BRIEF
Carry over every entry exactly as written, though not the pictures it contains.

______________________________

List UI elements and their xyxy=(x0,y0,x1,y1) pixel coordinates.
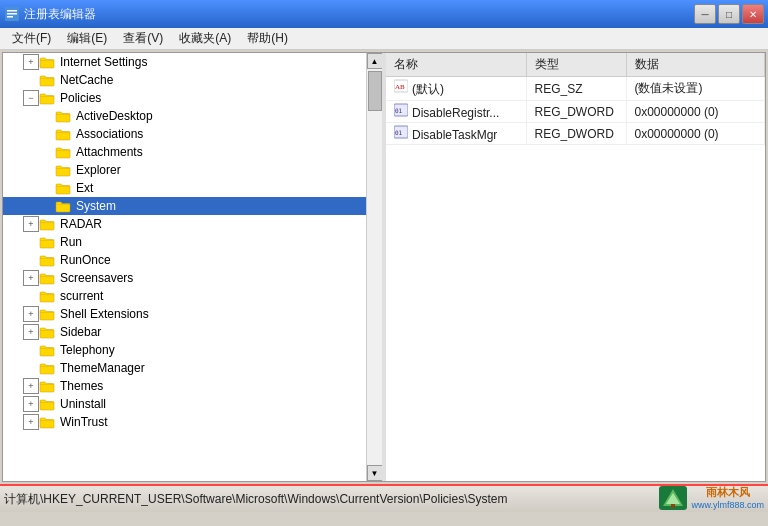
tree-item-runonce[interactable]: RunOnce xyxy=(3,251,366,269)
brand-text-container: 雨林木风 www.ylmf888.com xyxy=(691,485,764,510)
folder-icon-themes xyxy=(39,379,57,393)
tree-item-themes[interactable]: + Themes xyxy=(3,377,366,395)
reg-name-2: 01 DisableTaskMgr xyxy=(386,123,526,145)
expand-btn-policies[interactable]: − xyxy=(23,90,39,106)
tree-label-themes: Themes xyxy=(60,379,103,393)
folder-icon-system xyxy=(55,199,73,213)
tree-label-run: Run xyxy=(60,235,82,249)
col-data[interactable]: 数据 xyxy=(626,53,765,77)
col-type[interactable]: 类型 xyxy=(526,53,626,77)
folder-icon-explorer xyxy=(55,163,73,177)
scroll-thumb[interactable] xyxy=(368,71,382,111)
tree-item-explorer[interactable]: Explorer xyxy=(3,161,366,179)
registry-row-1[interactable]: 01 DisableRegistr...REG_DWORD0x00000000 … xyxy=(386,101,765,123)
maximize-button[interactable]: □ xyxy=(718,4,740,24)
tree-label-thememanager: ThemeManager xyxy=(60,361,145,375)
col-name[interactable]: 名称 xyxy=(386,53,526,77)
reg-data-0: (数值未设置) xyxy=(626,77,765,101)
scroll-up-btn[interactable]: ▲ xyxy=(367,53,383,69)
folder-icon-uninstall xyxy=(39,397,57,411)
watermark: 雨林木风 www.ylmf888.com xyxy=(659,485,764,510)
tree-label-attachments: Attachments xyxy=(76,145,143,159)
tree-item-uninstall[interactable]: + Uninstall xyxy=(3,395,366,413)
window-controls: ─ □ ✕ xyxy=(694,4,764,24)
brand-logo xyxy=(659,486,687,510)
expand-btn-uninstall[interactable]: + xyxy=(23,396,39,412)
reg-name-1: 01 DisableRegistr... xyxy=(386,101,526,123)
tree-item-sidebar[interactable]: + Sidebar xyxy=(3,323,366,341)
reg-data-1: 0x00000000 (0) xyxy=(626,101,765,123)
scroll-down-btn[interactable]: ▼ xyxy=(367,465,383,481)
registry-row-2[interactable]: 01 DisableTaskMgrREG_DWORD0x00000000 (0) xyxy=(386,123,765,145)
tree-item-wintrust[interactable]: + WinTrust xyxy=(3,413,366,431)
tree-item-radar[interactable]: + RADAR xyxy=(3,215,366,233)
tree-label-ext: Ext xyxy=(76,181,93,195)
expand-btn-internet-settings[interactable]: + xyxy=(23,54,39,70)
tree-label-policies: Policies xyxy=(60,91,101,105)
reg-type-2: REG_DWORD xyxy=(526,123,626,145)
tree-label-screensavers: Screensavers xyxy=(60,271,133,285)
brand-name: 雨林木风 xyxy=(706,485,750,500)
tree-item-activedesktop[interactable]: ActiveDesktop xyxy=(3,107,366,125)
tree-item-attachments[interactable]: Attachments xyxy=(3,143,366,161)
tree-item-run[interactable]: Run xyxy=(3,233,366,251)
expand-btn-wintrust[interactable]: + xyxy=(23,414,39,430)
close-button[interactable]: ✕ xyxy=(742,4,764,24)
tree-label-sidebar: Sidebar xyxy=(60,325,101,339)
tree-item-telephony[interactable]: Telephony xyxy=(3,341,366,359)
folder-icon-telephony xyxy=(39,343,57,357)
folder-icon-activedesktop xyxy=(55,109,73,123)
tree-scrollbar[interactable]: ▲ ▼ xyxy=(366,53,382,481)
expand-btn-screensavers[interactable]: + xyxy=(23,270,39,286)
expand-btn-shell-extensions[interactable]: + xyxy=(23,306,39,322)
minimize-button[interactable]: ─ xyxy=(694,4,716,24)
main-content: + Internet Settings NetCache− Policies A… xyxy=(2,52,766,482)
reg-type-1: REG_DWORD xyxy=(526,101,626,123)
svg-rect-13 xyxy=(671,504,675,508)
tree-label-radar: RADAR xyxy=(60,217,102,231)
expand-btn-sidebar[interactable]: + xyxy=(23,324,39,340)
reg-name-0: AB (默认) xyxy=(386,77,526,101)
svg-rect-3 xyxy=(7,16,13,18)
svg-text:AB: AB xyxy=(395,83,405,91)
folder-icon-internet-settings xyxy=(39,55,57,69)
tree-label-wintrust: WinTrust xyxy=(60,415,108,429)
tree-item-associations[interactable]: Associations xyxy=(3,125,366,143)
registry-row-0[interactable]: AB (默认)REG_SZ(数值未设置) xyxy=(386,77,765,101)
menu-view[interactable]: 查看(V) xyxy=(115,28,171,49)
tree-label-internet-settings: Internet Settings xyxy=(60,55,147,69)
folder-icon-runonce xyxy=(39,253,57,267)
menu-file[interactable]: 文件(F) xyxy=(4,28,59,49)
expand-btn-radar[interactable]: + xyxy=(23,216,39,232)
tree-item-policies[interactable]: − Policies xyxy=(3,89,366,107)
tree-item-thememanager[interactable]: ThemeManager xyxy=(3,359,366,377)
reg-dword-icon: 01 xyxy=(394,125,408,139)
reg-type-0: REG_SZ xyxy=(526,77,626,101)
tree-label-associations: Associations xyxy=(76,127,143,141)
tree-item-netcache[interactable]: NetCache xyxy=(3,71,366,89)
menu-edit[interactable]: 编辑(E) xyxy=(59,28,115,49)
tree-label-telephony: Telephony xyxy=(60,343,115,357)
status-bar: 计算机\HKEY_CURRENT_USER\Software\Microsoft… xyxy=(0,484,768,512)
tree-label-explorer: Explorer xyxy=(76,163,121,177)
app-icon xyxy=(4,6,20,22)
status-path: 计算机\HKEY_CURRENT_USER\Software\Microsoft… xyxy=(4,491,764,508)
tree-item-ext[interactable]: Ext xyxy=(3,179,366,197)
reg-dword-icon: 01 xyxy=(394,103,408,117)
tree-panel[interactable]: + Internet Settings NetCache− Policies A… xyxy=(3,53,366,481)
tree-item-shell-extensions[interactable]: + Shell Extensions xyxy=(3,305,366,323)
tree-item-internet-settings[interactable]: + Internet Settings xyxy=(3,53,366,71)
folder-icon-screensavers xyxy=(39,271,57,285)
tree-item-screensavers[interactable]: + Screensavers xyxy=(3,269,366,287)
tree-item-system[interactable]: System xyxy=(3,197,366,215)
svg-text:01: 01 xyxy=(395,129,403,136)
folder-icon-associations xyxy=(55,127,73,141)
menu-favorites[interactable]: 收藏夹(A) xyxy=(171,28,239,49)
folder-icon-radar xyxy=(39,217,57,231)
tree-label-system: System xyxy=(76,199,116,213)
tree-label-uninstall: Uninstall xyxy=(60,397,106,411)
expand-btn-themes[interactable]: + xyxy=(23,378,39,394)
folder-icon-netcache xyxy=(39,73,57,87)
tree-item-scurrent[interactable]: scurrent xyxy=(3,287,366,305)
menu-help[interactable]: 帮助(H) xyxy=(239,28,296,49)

______________________________

ANSWER FOR THIS EXERCISE
List UI elements and their xyxy=(x0,y0,x1,y1) pixel coordinates.
tree-item-runonce[interactable]: RunOnce xyxy=(3,251,366,269)
brand-text-container: 雨林木风 www.ylmf888.com xyxy=(691,485,764,510)
folder-icon-themes xyxy=(39,379,57,393)
tree-item-themes[interactable]: + Themes xyxy=(3,377,366,395)
reg-name-2: 01 DisableTaskMgr xyxy=(386,123,526,145)
expand-btn-policies[interactable]: − xyxy=(23,90,39,106)
tree-label-themes: Themes xyxy=(60,379,103,393)
folder-icon-system xyxy=(55,199,73,213)
tree-label-run: Run xyxy=(60,235,82,249)
col-data[interactable]: 数据 xyxy=(626,53,765,77)
col-type[interactable]: 类型 xyxy=(526,53,626,77)
folder-icon-explorer xyxy=(55,163,73,177)
scroll-thumb[interactable] xyxy=(368,71,382,111)
tree-item-explorer[interactable]: Explorer xyxy=(3,161,366,179)
registry-row-1[interactable]: 01 DisableRegistr...REG_DWORD0x00000000 … xyxy=(386,101,765,123)
maximize-button[interactable]: □ xyxy=(718,4,740,24)
tree-label-thememanager: ThemeManager xyxy=(60,361,145,375)
col-name[interactable]: 名称 xyxy=(386,53,526,77)
reg-data-0: (数值未设置) xyxy=(626,77,765,101)
scroll-up-btn[interactable]: ▲ xyxy=(367,53,383,69)
folder-icon-uninstall xyxy=(39,397,57,411)
watermark: 雨林木风 www.ylmf888.com xyxy=(659,485,764,510)
tree-label-attachments: Attachments xyxy=(76,145,143,159)
tree-item-uninstall[interactable]: + Uninstall xyxy=(3,395,366,413)
window-controls: ─ □ ✕ xyxy=(694,4,764,24)
brand-logo xyxy=(659,486,687,510)
expand-btn-uninstall[interactable]: + xyxy=(23,396,39,412)
reg-name-1: 01 DisableRegistr... xyxy=(386,101,526,123)
tree-item-sidebar[interactable]: + Sidebar xyxy=(3,323,366,341)
reg-data-1: 0x00000000 (0) xyxy=(626,101,765,123)
scroll-down-btn[interactable]: ▼ xyxy=(367,465,383,481)
registry-row-2[interactable]: 01 DisableTaskMgrREG_DWORD0x00000000 (0) xyxy=(386,123,765,145)
tree-item-wintrust[interactable]: + WinTrust xyxy=(3,413,366,431)
tree-item-radar[interactable]: + RADAR xyxy=(3,215,366,233)
tree-label-ext: Ext xyxy=(76,181,93,195)
expand-btn-internet-settings[interactable]: + xyxy=(23,54,39,70)
tree-label-policies: Policies xyxy=(60,91,101,105)
reg-type-2: REG_DWORD xyxy=(526,123,626,145)
tree-label-screensavers: Screensavers xyxy=(60,271,133,285)
brand-name: 雨林木风 xyxy=(706,485,750,500)
tree-item-activedesktop[interactable]: ActiveDesktop xyxy=(3,107,366,125)
tree-item-attachments[interactable]: Attachments xyxy=(3,143,366,161)
tree-item-run[interactable]: Run xyxy=(3,233,366,251)
expand-btn-wintrust[interactable]: + xyxy=(23,414,39,430)
close-button[interactable]: ✕ xyxy=(742,4,764,24)
tree-label-sidebar: Sidebar xyxy=(60,325,101,339)
tree-item-telephony[interactable]: Telephony xyxy=(3,341,366,359)
folder-icon-telephony xyxy=(39,343,57,357)
folder-icon-activedesktop xyxy=(55,109,73,123)
tree-scrollbar[interactable]: ▲ ▼ xyxy=(366,53,382,481)
expand-btn-screensavers[interactable]: + xyxy=(23,270,39,286)
expand-btn-shell-extensions[interactable]: + xyxy=(23,306,39,322)
minimize-button[interactable]: ─ xyxy=(694,4,716,24)
main-content: + Internet Settings NetCache− Policies A… xyxy=(2,52,766,482)
reg-type-1: REG_DWORD xyxy=(526,101,626,123)
svg-rect-13 xyxy=(671,504,675,508)
tree-label-radar: RADAR xyxy=(60,217,102,231)
expand-btn-sidebar[interactable]: + xyxy=(23,324,39,340)
reg-name-0: AB (默认) xyxy=(386,77,526,101)
svg-rect-3 xyxy=(7,16,13,18)
svg-text:AB: AB xyxy=(395,83,405,91)
folder-icon-internet-settings xyxy=(39,55,57,69)
tree-label-wintrust: WinTrust xyxy=(60,415,108,429)
tree-item-associations[interactable]: Associations xyxy=(3,125,366,143)
registry-row-0[interactable]: AB (默认)REG_SZ(数值未设置) xyxy=(386,77,765,101)
menu-view[interactable]: 查看(V) xyxy=(115,28,171,49)
tree-label-internet-settings: Internet Settings xyxy=(60,55,147,69)
folder-icon-runonce xyxy=(39,253,57,267)
menu-file[interactable]: 文件(F) xyxy=(4,28,59,49)
expand-btn-radar[interactable]: + xyxy=(23,216,39,232)
tree-item-policies[interactable]: − Policies xyxy=(3,89,366,107)
tree-item-thememanager[interactable]: ThemeManager xyxy=(3,359,366,377)
reg-dword-icon: 01 xyxy=(394,125,408,139)
reg-type-0: REG_SZ xyxy=(526,77,626,101)
tree-label-associations: Associations xyxy=(76,127,143,141)
tree-item-netcache[interactable]: NetCache xyxy=(3,71,366,89)
menu-edit[interactable]: 编辑(E) xyxy=(59,28,115,49)
tree-label-telephony: Telephony xyxy=(60,343,115,357)
status-bar: 计算机\HKEY_CURRENT_USER\Software\Microsoft… xyxy=(0,484,768,512)
tree-label-explorer: Explorer xyxy=(76,163,121,177)
app-icon xyxy=(4,6,20,22)
status-path: 计算机\HKEY_CURRENT_USER\Software\Microsoft… xyxy=(4,491,764,508)
tree-item-ext[interactable]: Ext xyxy=(3,179,366,197)
reg-dword-icon: 01 xyxy=(394,103,408,117)
tree-panel[interactable]: + Internet Settings NetCache− Policies A… xyxy=(3,53,366,481)
tree-item-shell-extensions[interactable]: + Shell Extensions xyxy=(3,305,366,323)
tree-item-internet-settings[interactable]: + Internet Settings xyxy=(3,53,366,71)
folder-icon-screensavers xyxy=(39,271,57,285)
tree-item-screensavers[interactable]: + Screensavers xyxy=(3,269,366,287)
tree-item-system[interactable]: System xyxy=(3,197,366,215)
svg-text:01: 01 xyxy=(395,129,403,136)
folder-icon-associations xyxy=(55,127,73,141)
menu-favorites[interactable]: 收藏夹(A) xyxy=(171,28,239,49)
folder-icon-radar xyxy=(39,217,57,231)
tree-label-system: System xyxy=(76,199,116,213)
tree-label-uninstall: Uninstall xyxy=(60,397,106,411)
expand-btn-themes[interactable]: + xyxy=(23,378,39,394)
folder-icon-netcache xyxy=(39,73,57,87)
tree-item-scurrent[interactable]: scurrent xyxy=(3,287,366,305)
menu-help[interactable]: 帮助(H) xyxy=(239,28,296,49)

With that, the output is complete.